Wir machen Silvesterpause und schließen ab Montag die Kommentarfunktion für ein paar Tage.
  • Schon seltsam wie bei 800.000 bis 1.000.000 Flüchtlingen das Linke Spektrum statt Stolz wie Osakr auf Deutschland zu sein, hinter jedem Ansatz die Zahlen in Nachhaltige Bahnen zu fühern einen kleinen Hitler sieht.

     

    Wenn ein Paar Jahre in Folge tatsächlich diese Zahlen kommen würden, dann wäre die NPD im Bundestag. Das nicht zu antizipieren ist naiv. Zu glauben da wäre Deutschland besonders schlimm auch. Das wäre in jedem Land so.

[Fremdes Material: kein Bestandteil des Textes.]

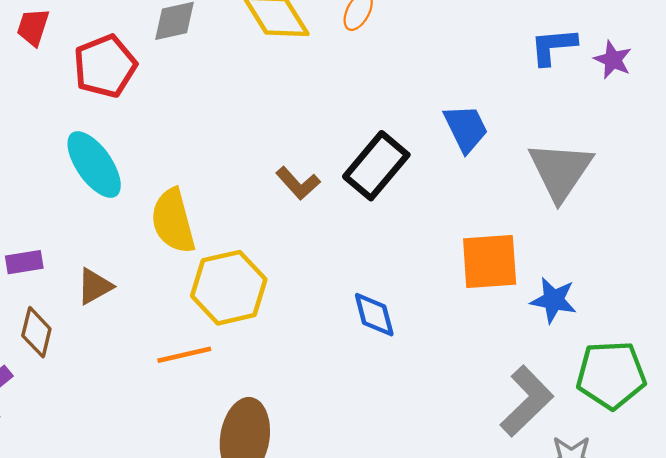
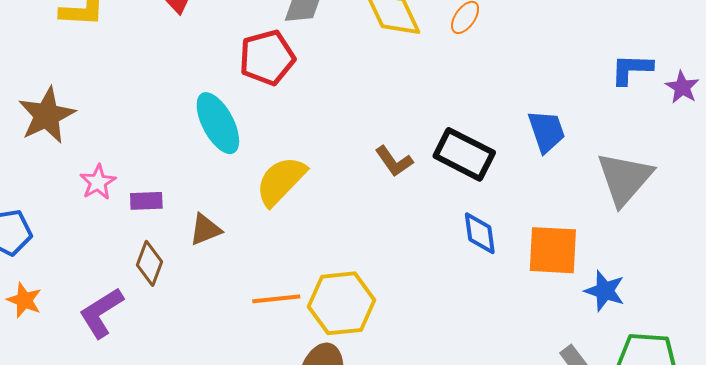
red pentagon: (105, 66) -> (267, 58), moved
black rectangle: (376, 166) -> (464, 154), turned 70
yellow semicircle: (173, 221) -> (281, 181), turned 52
yellow hexagon: (229, 288) -> (342, 303), moved
blue diamond: (374, 315) -> (480, 233), moved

  • Endlich mal ein wirklich vernünftiger Beitrag zum Thema!

     

    Menschliche Wracks auf der politischen Bühne, jawoll!

  • Was müssen all die Flüchtlinge, die unbedingt nach Deutschland wollen, blöd sein. Wo sie hier von Rechtsextremisten erwartet werden.

    • @Heinrich Maiworm:

      Nein, was müssen Flüchtlinge verzweifelt sein, um dennoch nach Deutschland zu wollen.

      Und was müssen die Rechtsextremisten blöd sein. Weil sie Rechtsextremisten sind. Oder einfach nur blöd. Eigentlich eher zweiteres.

      • @friedjoch:

        Deutschland ist nach Schweden für die Flüchtlinge das beste Land der Welt.

  • Politische Ansichten sollen sich also ausschließlich danach richten, wie weit sie auf einer Skala von 1(rechtsextrem) bis 10 von den Forderungen der Rechtsextremen entfernt sind? Alles unterhalb der 8 ist das letzte und wer solche Positionen vertritt, unterstützt implizit Brandanschläge?

     

    Darf man den Artikel so auffassen oder haben Sie etwas anderes gemeint als Sie geschrieben haben?

     

    Pure Polemik oder ernstgemeintes, überkommenes Schwarz-Weiß-Denken?

    • @sart:

      Besser Schwarz-Weiß-Denken als Braun-Denken (naja, Denken ist bei letzterem nicht wirklich, was stattfindet).

       

      Ja, Halbrechts ist auch Rechts, Hellbraun ist auch Braun.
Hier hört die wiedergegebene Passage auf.